There’s one subject that therapy clients – and the wider general public – ask me about more than any other.
That subject is ‘the inner child’.
What is it? Where is it?
Is it a friend or a foe?
How do you access it? Can you talk to it?
What does it want? Need?
Crucially, how do you heal it?
Try a quick internet search for a definition of ‘your inner child’ and you’ll see the confusion. Let’s take the first 5 I come across:
‘your inner child is your shadow self’…
‘your inner child is the part of you that was traumatised’…
‘is your inner child hijacking your adult relationships?’…
‘how to re-parent your inner child’…
‘your inner child is the young you that has never felt seen or heard’…
You get the picture. And the scale of the problem. How can we begin to heal our ‘inner child’ – if, indeed our inner child needs healing at all – if we can’t agree what our inner child even is?

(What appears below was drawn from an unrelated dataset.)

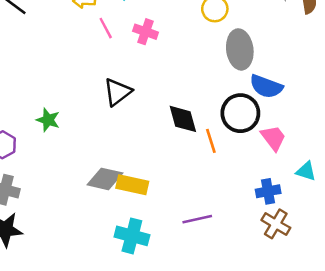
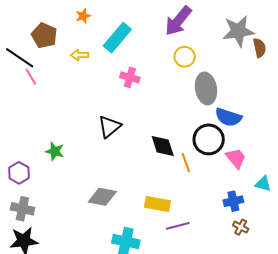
pink line: (106, 28) -> (31, 77), moved
yellow rectangle: (132, 185) -> (157, 204), moved
brown cross: (276, 224) -> (241, 227), size x0.7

Healing, journalling, doing shadow work, healing our Inner Child are activities so many of us now understand to be crucial – both to our own happiness and wellbeing, and to that of everyone we come into contact with.
If we don’t heal our own wounds, we end up bleeding on everyone else till we do, right?
So, an understanding of our inner child is crucial to this. If we don’t know what – or who – we’re meant to be healing, how do we even start?
Before we think about that further, come with me into my therapy room and meet someone we can call ‘Zoe’.
Zoe is hunched in the chair opposite me. She has kicked off her shoes and drawn her legs up under her, her arms crossed over her chest, holding herself tightly. Her eyes are wild, searching for somewhere to look away from the scene she is witnessing.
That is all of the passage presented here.